I was boneless on top of that desk, he was still kneeling before me, like I had been royalty. And the way he was looking at me, it was still that extremely obsessive look swimming in his eyes, but now there was something more, something a bit softer that I had never seen before.

Something that still had my heart doing that stupid freefall thing it was occupied with.

So, like any emotionally damaged woman who knew better but might also have extreme avoidance coping mechanisms, I realized I needed to get the fuck away from him.

All of these different thoughts were pelting into my mind entirely too fast.

And then there was one thought that just started to scream louder than any of the other ones.

How would I ever let him go?

So, like I said, I freaked the fucks out.

It wasn't like in a movie, or on TV when the scene just fades out and suddenly everyone is comfortable and closer than ever.

I was looking down at a full-blown psychopath with anger issues. One who had kidnapped me. One who was on America's Worst Villains list.

And my heart was still doing that fucking thing.

I panicked.

Plain and simple, which is why I do feel bad about what I had to do next.

But it had to be done. Especially when he opened his mouth and was obvious about to say something, something that was either going to kill me or damn me, and I wasn't emotionally prepared for either.

It's why I had to do it.

I had to kick Blue Doom, dangerous villain extraordinaire, right in his beautiful fucking face.

I wince as I see his neck go flying backwards and him tilting backwards onto his ass.

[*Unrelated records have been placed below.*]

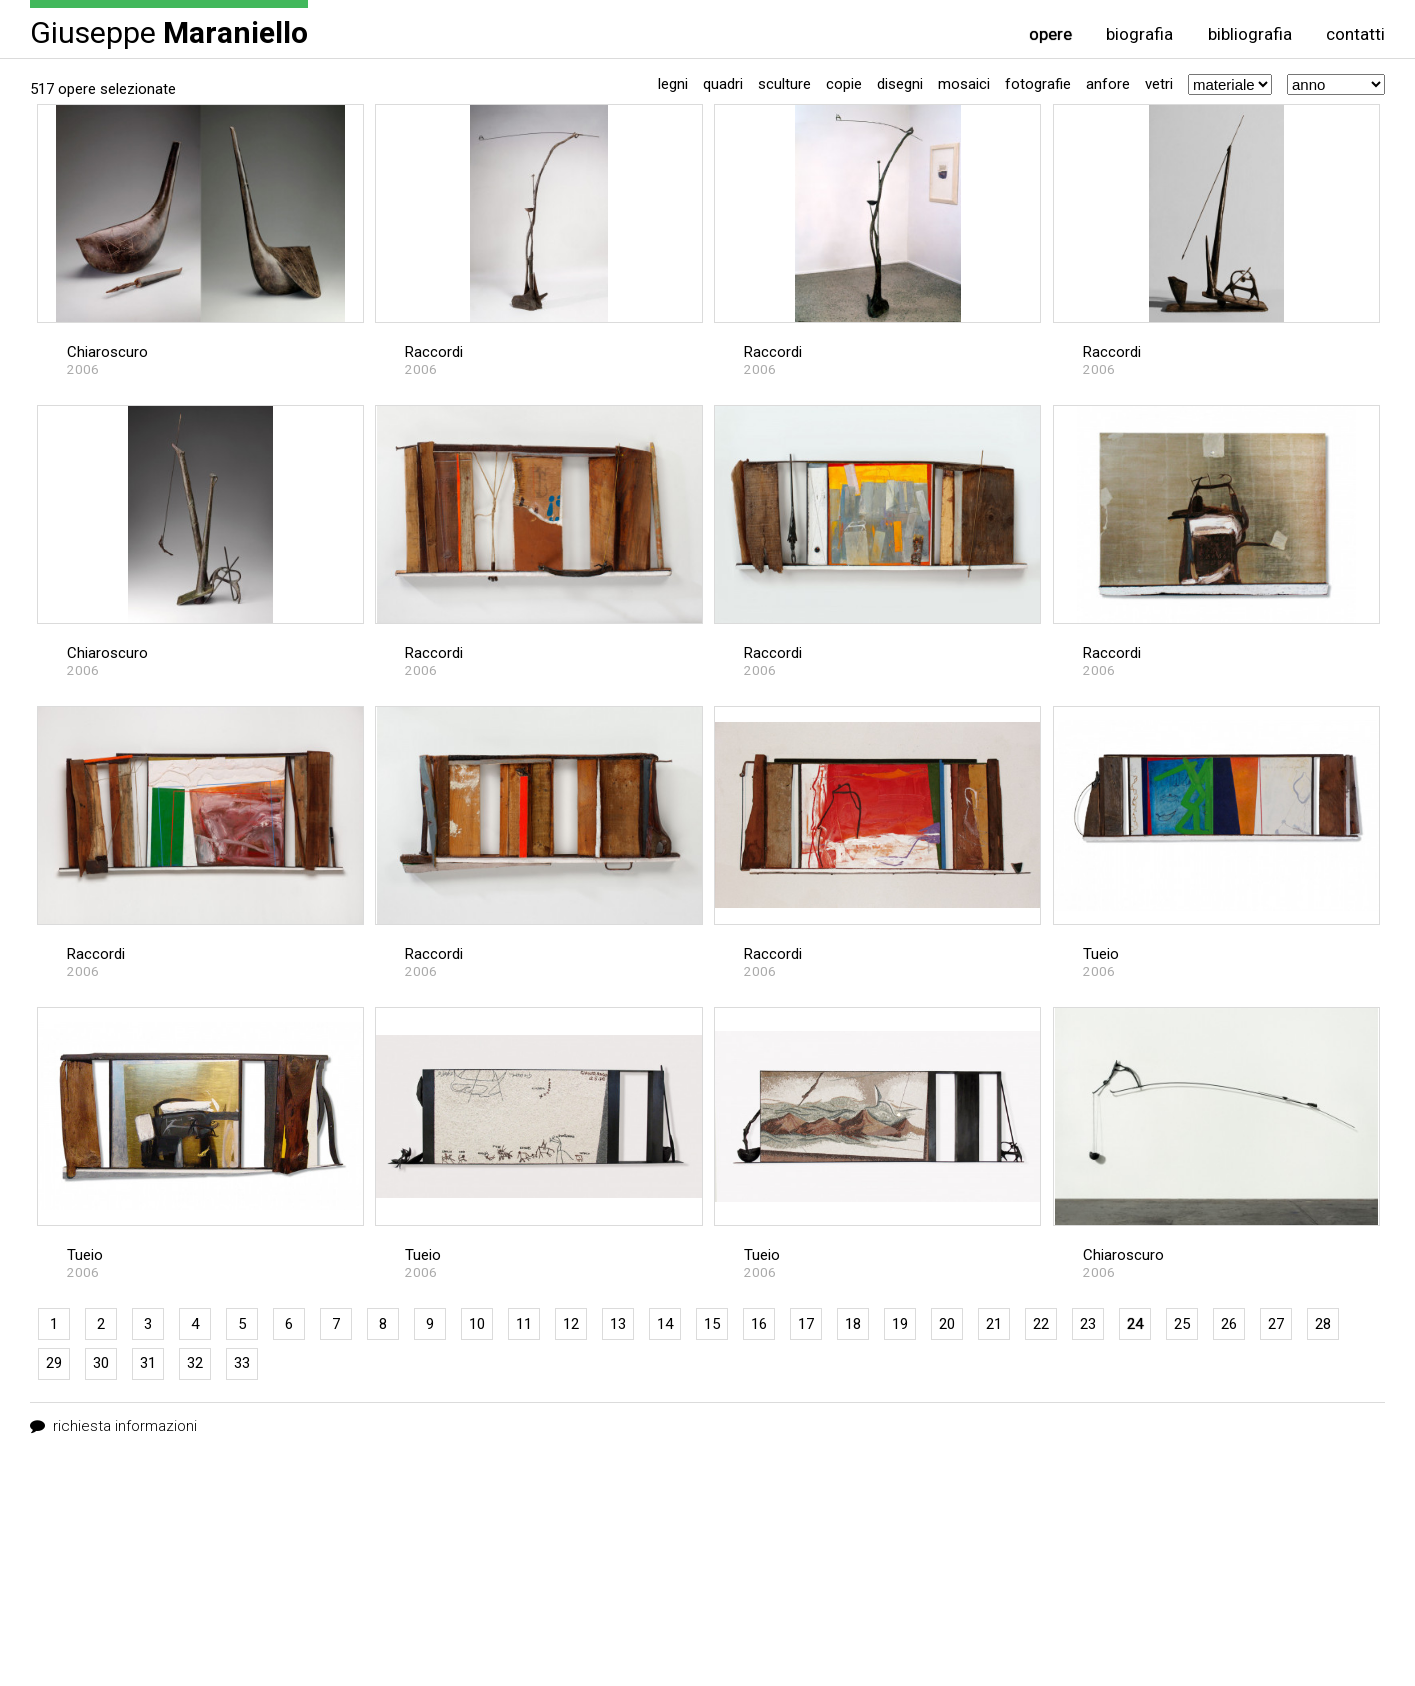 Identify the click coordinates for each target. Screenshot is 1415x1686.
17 (806, 1324)
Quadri (723, 84)
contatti (1355, 34)
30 (101, 1363)
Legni (673, 84)
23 (1088, 1324)
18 (853, 1324)
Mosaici (964, 84)
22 (1041, 1324)
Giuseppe (169, 31)
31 (148, 1363)
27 (1276, 1324)
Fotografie (1038, 84)
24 (1135, 1324)
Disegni (900, 84)
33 (242, 1363)
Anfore (1108, 84)
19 (900, 1324)
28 (1323, 1324)
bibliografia (1250, 34)
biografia (1139, 34)
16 (759, 1324)
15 (712, 1324)
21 (994, 1324)
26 (1229, 1324)
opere (1050, 34)
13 (618, 1324)
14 (665, 1324)
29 (54, 1363)
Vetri (1159, 84)
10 (477, 1324)
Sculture (784, 84)
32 (195, 1363)
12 (571, 1324)
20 (947, 1324)
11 (524, 1324)
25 (1182, 1324)
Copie (844, 84) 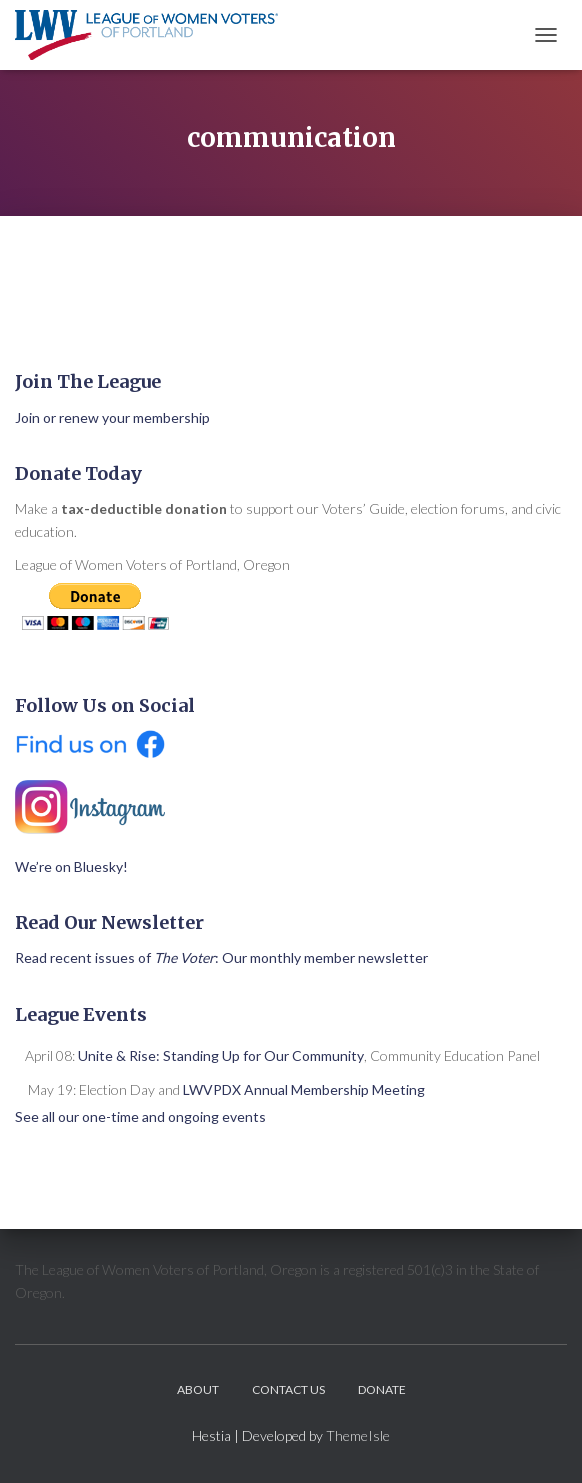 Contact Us (288, 1389)
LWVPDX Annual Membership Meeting (304, 1089)
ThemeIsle (358, 1435)
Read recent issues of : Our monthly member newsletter (221, 957)
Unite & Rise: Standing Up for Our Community (221, 1055)
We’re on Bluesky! (71, 866)
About (198, 1389)
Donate (382, 1389)
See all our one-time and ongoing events (140, 1116)
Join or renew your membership (112, 417) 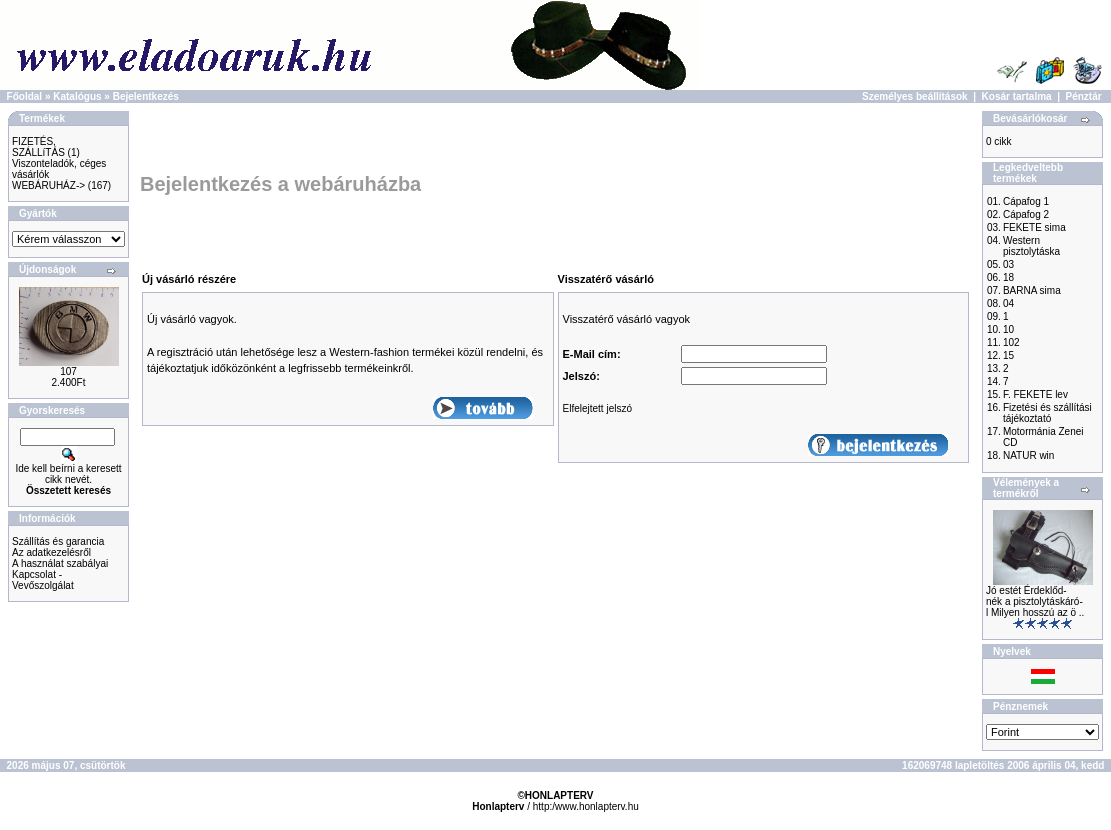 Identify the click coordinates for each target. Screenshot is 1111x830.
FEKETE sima (1034, 227)
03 (1008, 264)
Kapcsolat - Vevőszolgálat (43, 580)
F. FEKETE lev (1035, 394)
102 (1011, 342)
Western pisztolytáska (1031, 246)
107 (68, 371)
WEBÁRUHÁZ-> (48, 185)
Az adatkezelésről (51, 552)
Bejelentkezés (146, 96)
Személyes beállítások (915, 96)
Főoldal (25, 96)
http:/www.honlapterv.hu (586, 806)
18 (1008, 277)
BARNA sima (1032, 290)
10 (1008, 329)
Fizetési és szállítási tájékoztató (1047, 413)
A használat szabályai (60, 563)
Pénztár (1084, 96)
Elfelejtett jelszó (597, 408)
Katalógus (77, 96)
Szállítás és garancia (58, 541)
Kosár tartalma (1017, 96)
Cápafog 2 (1026, 214)
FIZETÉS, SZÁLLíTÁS (38, 147)
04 (1008, 303)
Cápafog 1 (1026, 201)
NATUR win (1028, 455)
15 (1008, 355)
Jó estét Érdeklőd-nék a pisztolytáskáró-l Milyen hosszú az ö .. (1035, 601) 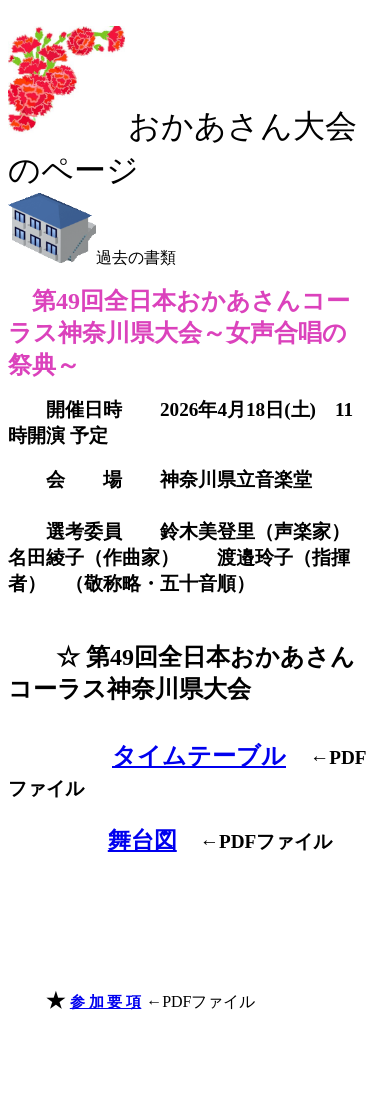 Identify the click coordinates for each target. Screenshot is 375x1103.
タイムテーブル (199, 756)
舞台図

I don't know what he was going to say, because after I kicked him like a soccer ball, I hauled ass out of that room and sprinted to my next class, stumbling into the room, late and dishevled, and so out of it that I haven't even said a word to Aria.

I can't believe I did that.

He's going to kill me.

Actually, kill me this time.

But, if we are going to point fingers, he was the one who put me in that fight or flight mode. Should I have kicked a Super in his forehead after he had just made me see stars? No, probably not. Actually, I probably should have sat down and written him a fucking thank you card, because my god, was he talented.

Stop.

Stop thinking about it.

I tug self-consciously at my skirt, hoping no one is able to tell that I have no underwear on anymore.